Last week we reported about HS2, the high speed rail service proposed from London up to the North, since doing so it has experienced focus in the news following government suggestions to offer compensation packets to those living around the rail route.
Initial proposals by the government have been made in which all those living in rural communities 300m of the proposed HS2 route will be given financial compensation, however those living in London will only be worthy of compensation when living within 60m of the route.
The government has argued this difference upon the basis that those living in London will be less harshly affected than those in rural areas by the new rail service.

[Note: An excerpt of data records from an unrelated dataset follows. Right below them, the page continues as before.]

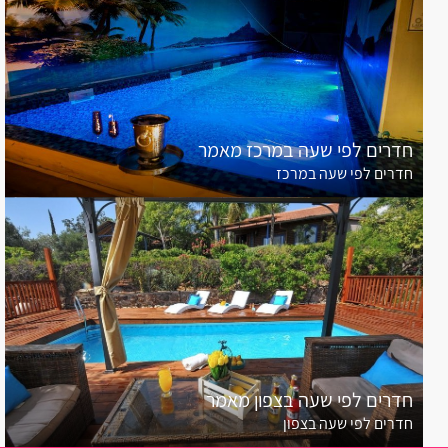
חדרים לפי שעה במרכז מאמר
חדרים לפי שעה במרכז
חדרים לפי שעה בצפון מאמר
חדרים לפי שעה בצפון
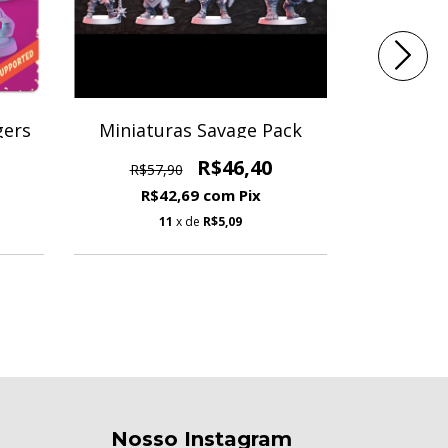
gers
Miniaturas Savage Pack
Minia
R$46,40
R$57,90
R$66
R$42,69
com
Pix
R$
11
x de
R$5,09
Nosso Instagram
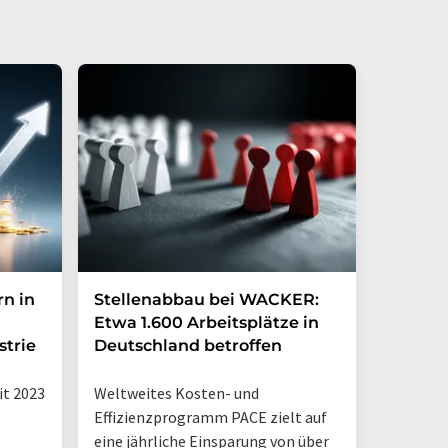
rn in
Stellenabbau bei WACKER:
Festo 
Etwa 1.600 Arbeitsplätze in
rund 1.
trie
Deutschland betroffen
Familie
it 2023
Weltweites Kosten- und
einem g
Effizienzprogramm PACE zielt auf
Transfo
eine jährliche Einsparung von über
verschär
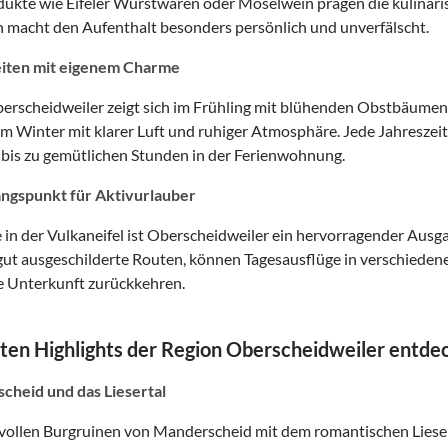
dukte wie Eifeler Wurstwaren oder Moselwein prägen die kulinaris
 macht den Aufenthalt besonders persönlich und unverfälscht.
eiten mit eigenem Charme
erscheidweiler zeigt sich im Frühling mit blühenden Obstbäumen,
m Winter mit klarer Luft und ruhiger Atmosphäre. Jede Jahreszei
is zu gemütlichen Stunden in der Ferienwohnung.
angspunkt für Aktivurlauber
 in der Vulkaneifel ist Oberscheidweiler ein hervorragender Aus
 gut ausgeschilderte Routen, können Tagesausflüge in verschieden
e Unterkunft zurückkehren.
ten Highlights der Region Oberscheidweiler entde
cheid und das Liesertal
vollen Burgruinen von Manderscheid mit dem romantischen Liese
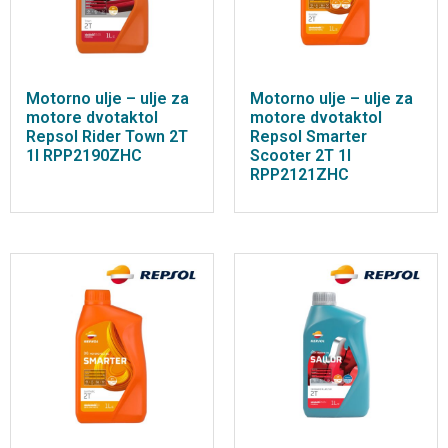
Motorno ulje – ulje za
Motorno ulje – ulje za
motore dvotaktol
motore dvotaktol
Repsol Rider Town 2T
Repsol Smarter
1l RPP2190ZHC
Scooter 2T 1l
RPP2121ZHC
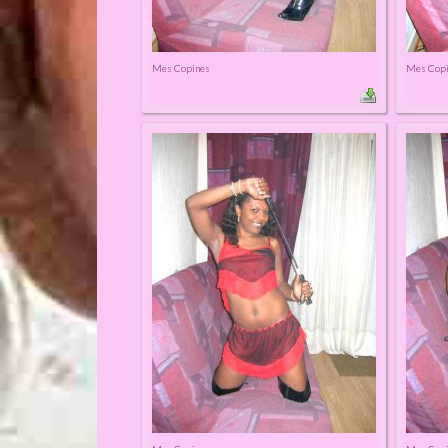
Mes Copines
Mes Cop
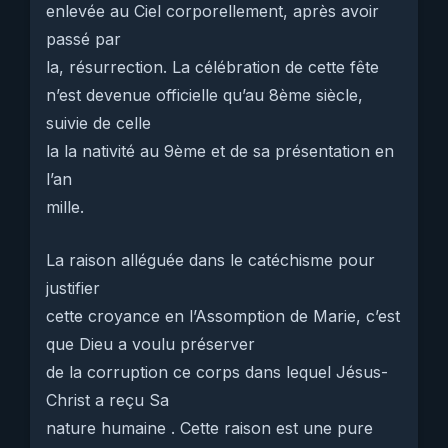
enlevée au Ciel corporellement, après avoir
passé par
la, résurrection. La célébration de cette fête
n’est devenue officielle qu’au 8ème siècle,
suivie de celle
la la nativité au 9ème et de sa présentation en
l’an
mille.
La raison alléguée dans le catéchisme pour
justifier
cette croyance en l’Assomption de Marie, c’est
que Dieu a voulu préserver
de la corruption ce corps dans lequel Jésus-
Christ a reçu Sa
nature humaine . Cette raison est une pure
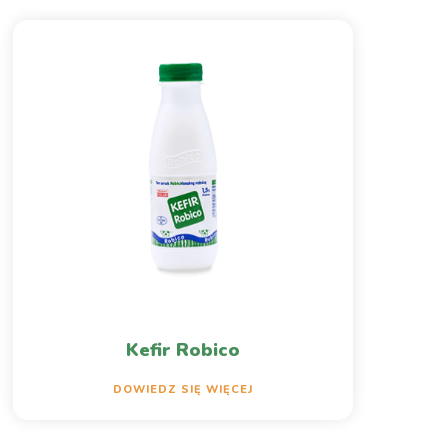
Kefir Robico
DOWIEDZ SIĘ WIĘCEJ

These claims have been made on the assumption that those in London are sheltered from the expected construction problems (such as vibrations, unsightly views, traffic and overcrowding), as they already live in crowded areas where other buildings will drain out such background noise, whereas those in rural areas are much more vulnerable to such effects.
Several London MPs and council leaders have sent a letter to transport Secretary Patrick Mcloughlin in response to this announcement, in which they demand that Londoners receive compensation tailored to them, including ‘adequate’ replacement housing for people who are forced to move as a result of construction or mitigation and compensation for those who chose to stay within their homes.
These demands have been made due to the fact that despite any 'background' noise, a substantial number of Londoners will have to live with the HS2 construction on their doorstep and it is felt they are owed adequate reparation for this.Sarah Hayward, leader of Camden Council, has pointed out that hundreds of residents and businesses stand to lose money as a result of the works, thus supports the demands for a tailored London compensation.
Department for Transport have responded to these arguments by stating that the compensation scheme they have put in place is more than adequate and well in line with legal requirements and is an effective manner of helping those in both urban and rural areas.
Whilst HS2 is a highly anticipated improvement to our countries transport system, the views highlighted in this article show that there will be negative implications and some people will suffer, therefore the government need to take responsibility and ensure that all individuals are given appropriate reparation matching to their troubles.